(Material provided)

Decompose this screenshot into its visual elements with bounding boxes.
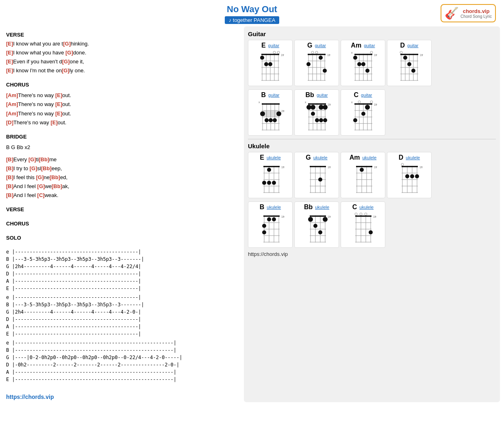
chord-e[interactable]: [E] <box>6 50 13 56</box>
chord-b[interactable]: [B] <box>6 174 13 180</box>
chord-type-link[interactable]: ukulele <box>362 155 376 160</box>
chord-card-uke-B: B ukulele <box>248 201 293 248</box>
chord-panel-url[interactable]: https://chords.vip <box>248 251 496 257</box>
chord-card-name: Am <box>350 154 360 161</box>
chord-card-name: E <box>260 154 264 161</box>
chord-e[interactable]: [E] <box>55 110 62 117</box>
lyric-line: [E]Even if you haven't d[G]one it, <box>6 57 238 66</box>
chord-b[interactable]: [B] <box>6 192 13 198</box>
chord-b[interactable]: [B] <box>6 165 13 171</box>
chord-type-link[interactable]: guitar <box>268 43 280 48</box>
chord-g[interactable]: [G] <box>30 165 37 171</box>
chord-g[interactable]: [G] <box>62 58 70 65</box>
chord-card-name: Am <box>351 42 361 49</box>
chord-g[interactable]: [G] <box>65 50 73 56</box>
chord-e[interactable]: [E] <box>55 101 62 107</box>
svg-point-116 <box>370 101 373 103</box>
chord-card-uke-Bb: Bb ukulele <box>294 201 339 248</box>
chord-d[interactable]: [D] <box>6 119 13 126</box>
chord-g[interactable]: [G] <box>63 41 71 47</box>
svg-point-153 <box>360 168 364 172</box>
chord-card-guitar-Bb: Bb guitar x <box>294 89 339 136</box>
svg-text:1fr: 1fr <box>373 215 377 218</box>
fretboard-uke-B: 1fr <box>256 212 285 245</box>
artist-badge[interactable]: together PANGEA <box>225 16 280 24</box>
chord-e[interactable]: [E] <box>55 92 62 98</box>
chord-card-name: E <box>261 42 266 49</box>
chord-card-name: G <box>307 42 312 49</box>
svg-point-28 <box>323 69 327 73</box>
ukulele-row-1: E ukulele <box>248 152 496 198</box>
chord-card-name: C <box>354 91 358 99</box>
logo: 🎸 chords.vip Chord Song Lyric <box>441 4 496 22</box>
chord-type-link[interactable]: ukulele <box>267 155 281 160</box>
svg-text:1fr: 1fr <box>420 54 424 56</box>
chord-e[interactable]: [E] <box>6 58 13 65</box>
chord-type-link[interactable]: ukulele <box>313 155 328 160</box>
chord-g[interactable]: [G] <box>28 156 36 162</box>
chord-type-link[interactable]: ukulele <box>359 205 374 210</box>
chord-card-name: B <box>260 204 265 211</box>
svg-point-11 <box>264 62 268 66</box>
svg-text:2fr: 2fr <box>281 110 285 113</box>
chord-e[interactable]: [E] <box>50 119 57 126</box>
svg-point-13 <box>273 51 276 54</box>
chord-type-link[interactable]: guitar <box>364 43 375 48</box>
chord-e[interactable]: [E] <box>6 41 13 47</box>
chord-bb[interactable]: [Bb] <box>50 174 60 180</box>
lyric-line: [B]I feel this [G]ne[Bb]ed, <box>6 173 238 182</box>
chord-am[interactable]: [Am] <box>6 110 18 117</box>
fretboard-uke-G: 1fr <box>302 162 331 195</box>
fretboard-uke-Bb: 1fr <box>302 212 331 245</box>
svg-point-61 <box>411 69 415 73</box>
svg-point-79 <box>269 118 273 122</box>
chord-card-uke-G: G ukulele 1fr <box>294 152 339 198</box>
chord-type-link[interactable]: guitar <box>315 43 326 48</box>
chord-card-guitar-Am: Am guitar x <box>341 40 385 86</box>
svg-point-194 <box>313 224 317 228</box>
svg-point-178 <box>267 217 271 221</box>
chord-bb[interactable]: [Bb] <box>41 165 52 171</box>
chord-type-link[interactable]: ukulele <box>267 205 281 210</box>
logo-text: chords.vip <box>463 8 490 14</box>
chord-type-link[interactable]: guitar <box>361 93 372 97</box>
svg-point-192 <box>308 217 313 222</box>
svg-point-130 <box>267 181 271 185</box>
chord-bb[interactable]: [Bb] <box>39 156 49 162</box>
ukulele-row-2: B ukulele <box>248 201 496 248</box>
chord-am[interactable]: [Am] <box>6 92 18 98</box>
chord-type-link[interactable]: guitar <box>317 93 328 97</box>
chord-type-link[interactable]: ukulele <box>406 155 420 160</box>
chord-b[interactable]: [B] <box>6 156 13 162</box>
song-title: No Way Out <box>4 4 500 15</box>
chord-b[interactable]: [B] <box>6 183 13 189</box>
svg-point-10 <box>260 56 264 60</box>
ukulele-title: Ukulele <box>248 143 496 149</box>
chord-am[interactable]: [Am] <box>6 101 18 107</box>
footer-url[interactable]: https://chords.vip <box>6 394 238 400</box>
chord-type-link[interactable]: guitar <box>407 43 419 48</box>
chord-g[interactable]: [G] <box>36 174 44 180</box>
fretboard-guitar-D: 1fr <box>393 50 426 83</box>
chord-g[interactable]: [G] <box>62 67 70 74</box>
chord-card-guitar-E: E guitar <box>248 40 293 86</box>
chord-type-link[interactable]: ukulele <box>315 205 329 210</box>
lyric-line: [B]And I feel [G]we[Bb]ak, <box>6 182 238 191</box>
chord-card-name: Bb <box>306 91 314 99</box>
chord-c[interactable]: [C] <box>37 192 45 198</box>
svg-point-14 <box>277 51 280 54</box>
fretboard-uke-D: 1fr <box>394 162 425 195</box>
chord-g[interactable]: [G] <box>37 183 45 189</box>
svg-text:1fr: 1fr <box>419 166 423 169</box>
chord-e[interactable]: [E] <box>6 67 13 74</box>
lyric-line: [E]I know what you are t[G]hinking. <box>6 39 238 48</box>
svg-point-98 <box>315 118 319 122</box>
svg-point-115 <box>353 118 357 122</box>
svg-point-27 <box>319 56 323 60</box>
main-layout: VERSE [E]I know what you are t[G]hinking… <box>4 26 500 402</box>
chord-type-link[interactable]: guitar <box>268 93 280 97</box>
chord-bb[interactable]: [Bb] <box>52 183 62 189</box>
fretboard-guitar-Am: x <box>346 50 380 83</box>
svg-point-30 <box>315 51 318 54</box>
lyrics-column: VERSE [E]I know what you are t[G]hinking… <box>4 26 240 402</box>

(End Material provided)

Activity
Set the entire listing down again, exact in every line, without any pictures.

Answer to this exercise
Decompose this screenshot into its visual elements with bounding boxes.
chord-e[interactable]: [E] <box>6 50 13 56</box>
chord-b[interactable]: [B] <box>6 174 13 180</box>
chord-type-link[interactable]: ukulele <box>362 155 376 160</box>
chord-card-uke-B: B ukulele <box>248 201 293 248</box>
chord-panel-url[interactable]: https://chords.vip <box>248 251 496 257</box>
chord-card-name: Am <box>350 154 360 161</box>
chord-card-name: E <box>260 154 264 161</box>
chord-e[interactable]: [E] <box>55 110 62 117</box>
lyric-line: [E]Even if you haven't d[G]one it, <box>6 57 238 66</box>
chord-b[interactable]: [B] <box>6 192 13 198</box>
chord-b[interactable]: [B] <box>6 165 13 171</box>
chord-type-link[interactable]: guitar <box>268 43 280 48</box>
chord-g[interactable]: [G] <box>30 165 37 171</box>
chord-g[interactable]: [G] <box>62 58 70 65</box>
chord-card-name: Am <box>351 42 361 49</box>
chord-g[interactable]: [G] <box>65 50 73 56</box>
chord-e[interactable]: [E] <box>55 101 62 107</box>
svg-point-116 <box>370 101 373 103</box>
chord-card-uke-Bb: Bb ukulele <box>294 201 339 248</box>
chord-d[interactable]: [D] <box>6 119 13 126</box>
chord-g[interactable]: [G] <box>63 41 71 47</box>
svg-point-153 <box>360 168 364 172</box>
chord-card-guitar-Bb: Bb guitar x <box>294 89 339 136</box>
svg-text:1fr: 1fr <box>373 215 377 218</box>
fretboard-uke-B: 1fr <box>256 212 285 245</box>
artist-badge[interactable]: together PANGEA <box>225 16 280 24</box>
chord-e[interactable]: [E] <box>55 92 62 98</box>
chord-card-name: E <box>261 42 266 49</box>
chord-card-name: G <box>307 42 312 49</box>
svg-point-28 <box>323 69 327 73</box>
ukulele-row-1: E ukulele <box>248 152 496 198</box>
chord-card-name: C <box>354 91 358 99</box>
logo: 🎸 chords.vip Chord Song Lyric <box>441 4 496 22</box>
chord-type-link[interactable]: ukulele <box>267 155 281 160</box>
svg-text:1fr: 1fr <box>420 54 424 56</box>
chord-e[interactable]: [E] <box>6 58 13 65</box>
chord-type-link[interactable]: ukulele <box>313 155 328 160</box>
chord-g[interactable]: [G] <box>28 156 36 162</box>
chord-type-link[interactable]: ukulele <box>359 205 374 210</box>
chord-card-name: B <box>260 204 265 211</box>
svg-point-11 <box>264 62 268 66</box>
svg-text:2fr: 2fr <box>281 110 285 113</box>
chord-e[interactable]: [E] <box>50 119 57 126</box>
svg-point-13 <box>273 51 276 54</box>
chord-type-link[interactable]: guitar <box>364 43 375 48</box>
chord-e[interactable]: [E] <box>6 41 13 47</box>
chord-bb[interactable]: [Bb] <box>50 174 60 180</box>
lyric-line: [B]I feel this [G]ne[Bb]ed, <box>6 173 238 182</box>
chord-am[interactable]: [Am] <box>6 110 18 117</box>
fretboard-uke-G: 1fr <box>302 162 331 195</box>
fretboard-uke-Bb: 1fr <box>302 212 331 245</box>
svg-point-61 <box>411 69 415 73</box>
svg-point-79 <box>269 118 273 122</box>
chord-card-uke-G: G ukulele 1fr <box>294 152 339 198</box>
chord-type-link[interactable]: guitar <box>315 43 326 48</box>
chord-card-guitar-Am: Am guitar x <box>341 40 385 86</box>
svg-point-194 <box>313 224 317 228</box>
svg-point-178 <box>267 217 271 221</box>
chord-bb[interactable]: [Bb] <box>41 165 52 171</box>
chord-type-link[interactable]: ukulele <box>267 205 281 210</box>
logo-text: chords.vip <box>463 8 490 14</box>
chord-type-link[interactable]: guitar <box>361 93 372 97</box>
svg-point-192 <box>308 217 313 222</box>
svg-point-130 <box>267 181 271 185</box>
chord-bb[interactable]: [Bb] <box>39 156 49 162</box>
ukulele-row-2: B ukulele <box>248 201 496 248</box>
chord-am[interactable]: [Am] <box>6 92 18 98</box>
chord-type-link[interactable]: guitar <box>317 93 328 97</box>
chord-type-link[interactable]: ukulele <box>406 155 420 160</box>
chord-b[interactable]: [B] <box>6 156 13 162</box>
song-title: No Way Out <box>4 4 500 15</box>
chord-b[interactable]: [B] <box>6 183 13 189</box>
svg-point-10 <box>260 56 264 60</box>
ukulele-title: Ukulele <box>248 143 496 149</box>
chord-am[interactable]: [Am] <box>6 101 18 107</box>
footer-url[interactable]: https://chords.vip <box>6 394 238 400</box>
chord-type-link[interactable]: guitar <box>407 43 419 48</box>
chord-g[interactable]: [G] <box>36 174 44 180</box>
fretboard-guitar-D: 1fr <box>393 50 426 83</box>
chord-g[interactable]: [G] <box>62 67 70 74</box>
chord-card-guitar-E: E guitar <box>248 40 293 86</box>
chord-type-link[interactable]: ukulele <box>315 205 329 210</box>
lyric-line: [B]And I feel [G]we[Bb]ak, <box>6 182 238 191</box>
chord-card-name: Bb <box>306 91 314 99</box>
chord-c[interactable]: [C] <box>37 192 45 198</box>
svg-point-14 <box>277 51 280 54</box>
fretboard-uke-D: 1fr <box>394 162 425 195</box>
chord-g[interactable]: [G] <box>37 183 45 189</box>
svg-text:1fr: 1fr <box>419 166 423 169</box>
chord-e[interactable]: [E] <box>6 67 13 74</box>
lyric-line: [E]I know what you are t[G]hinking. <box>6 39 238 48</box>
svg-point-98 <box>315 118 319 122</box>
svg-point-115 <box>353 118 357 122</box>
svg-point-27 <box>319 56 323 60</box>
main-layout: VERSE [E]I know what you are t[G]hinking… <box>4 26 500 402</box>
chord-type-link[interactable]: guitar <box>268 93 280 97</box>
chord-bb[interactable]: [Bb] <box>52 183 62 189</box>
fretboard-guitar-Am: x <box>346 50 380 83</box>
svg-point-30 <box>315 51 318 54</box>
lyrics-column: VERSE [E]I know what you are t[G]hinking… <box>4 26 240 402</box>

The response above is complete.